To date, more than 36 randomized trials have been registered in ClinicalTrials.gov [280] which include a mixture of dietary and herbal supplements, vitamins, cell-based treatments, anti-inflammatory agents, steroids, anti-coagulants, anti-depressants, lifestyle intervention, etc. All these heterogeneous trials are not generally focused on a cluster of LC while they are small in size not corresponding to the millions of prevalent LC cases. Larger multi-center high-quality and methodologically robust randomized placebo-controlled trials conducted with standardization of outcomes are needed to confirm any benefit from treatments found in smaller trials [281].

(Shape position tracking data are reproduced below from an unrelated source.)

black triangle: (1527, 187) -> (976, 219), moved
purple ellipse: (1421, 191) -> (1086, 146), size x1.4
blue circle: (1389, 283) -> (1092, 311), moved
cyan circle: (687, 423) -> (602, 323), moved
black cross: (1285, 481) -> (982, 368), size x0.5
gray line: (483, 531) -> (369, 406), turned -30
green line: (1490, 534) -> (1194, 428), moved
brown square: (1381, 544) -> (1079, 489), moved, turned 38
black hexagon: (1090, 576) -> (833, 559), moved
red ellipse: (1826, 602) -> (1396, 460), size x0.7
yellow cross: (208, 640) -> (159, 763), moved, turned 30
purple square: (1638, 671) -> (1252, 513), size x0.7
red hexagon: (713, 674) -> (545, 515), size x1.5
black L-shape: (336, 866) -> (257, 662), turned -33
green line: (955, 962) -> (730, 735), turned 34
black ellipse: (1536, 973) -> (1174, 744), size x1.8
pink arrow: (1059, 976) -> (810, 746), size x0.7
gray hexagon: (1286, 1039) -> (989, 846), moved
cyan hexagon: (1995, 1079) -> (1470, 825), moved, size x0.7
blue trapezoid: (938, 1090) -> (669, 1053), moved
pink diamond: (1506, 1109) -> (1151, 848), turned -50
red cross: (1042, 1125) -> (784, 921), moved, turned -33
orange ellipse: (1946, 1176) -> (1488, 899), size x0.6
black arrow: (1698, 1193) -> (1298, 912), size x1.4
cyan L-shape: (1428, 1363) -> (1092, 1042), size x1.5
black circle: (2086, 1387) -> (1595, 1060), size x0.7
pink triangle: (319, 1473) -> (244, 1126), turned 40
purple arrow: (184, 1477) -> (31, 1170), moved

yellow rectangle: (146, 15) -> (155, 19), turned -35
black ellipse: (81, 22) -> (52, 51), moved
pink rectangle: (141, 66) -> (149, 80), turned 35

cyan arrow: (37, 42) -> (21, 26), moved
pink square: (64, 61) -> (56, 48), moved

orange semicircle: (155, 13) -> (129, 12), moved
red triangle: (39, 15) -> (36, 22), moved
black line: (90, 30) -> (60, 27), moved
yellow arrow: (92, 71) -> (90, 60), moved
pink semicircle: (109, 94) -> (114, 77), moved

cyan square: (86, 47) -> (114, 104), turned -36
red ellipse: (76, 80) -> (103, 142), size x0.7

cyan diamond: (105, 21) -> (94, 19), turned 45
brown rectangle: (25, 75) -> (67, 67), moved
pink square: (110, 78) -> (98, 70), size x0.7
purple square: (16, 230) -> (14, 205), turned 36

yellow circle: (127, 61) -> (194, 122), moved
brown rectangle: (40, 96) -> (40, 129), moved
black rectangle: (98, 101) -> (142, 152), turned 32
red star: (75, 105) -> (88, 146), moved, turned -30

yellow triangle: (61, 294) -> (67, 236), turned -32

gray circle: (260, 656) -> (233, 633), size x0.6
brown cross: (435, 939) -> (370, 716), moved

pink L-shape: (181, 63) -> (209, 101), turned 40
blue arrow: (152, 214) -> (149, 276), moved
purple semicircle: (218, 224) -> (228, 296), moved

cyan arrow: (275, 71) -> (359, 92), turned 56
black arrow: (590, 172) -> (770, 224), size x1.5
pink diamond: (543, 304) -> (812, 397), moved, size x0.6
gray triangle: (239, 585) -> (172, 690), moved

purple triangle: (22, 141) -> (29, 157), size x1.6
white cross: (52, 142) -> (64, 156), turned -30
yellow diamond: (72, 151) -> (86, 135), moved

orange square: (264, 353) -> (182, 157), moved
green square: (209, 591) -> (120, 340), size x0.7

10. Concluding remarks- Quo vadis?

The constellation of symptoms and disorders in the spectrum of LC, though seldom life-threatening, have a significant negative impact on individual functional status and quality of life. Given its high incidence and prevalence following acute infection, LC is a condition with a considerable societal and health care impact. With rates of direct morbidity and mortality by acute infection subsiding due to broad vaccination- and infection-related immunity as well as less virulent SARS-CoV-2 strains, the relative impact of long-term sequelae associated with SARS-CoV-2 infection is gaining on importance.

There is an imperative need to determine the features of those at high risk for LC but also specific characteristics within patient groups most likely to benefit from therapeutic interventions. Since clinical risk factors themselves do not suffice for this task, focus has been set in the recognition of sensitive and reliable diagnostic biomarkers. Unfortunately, this effort has yielded little robust results to date, plagued among others by methodological issues pertinent to the available, mostly retrospective, epidemiological studies. Future attempts should be focused on evaluating ideally readily available serum, radiological or other biomarkers, which will additionally aid to shed more light on the underlying mechanisms that drive LC development. In turn, these should be put to test in the frame of randomized clinical trials of candidate therapeutic interventions, in order to promote precision medicine in the management of affected patients.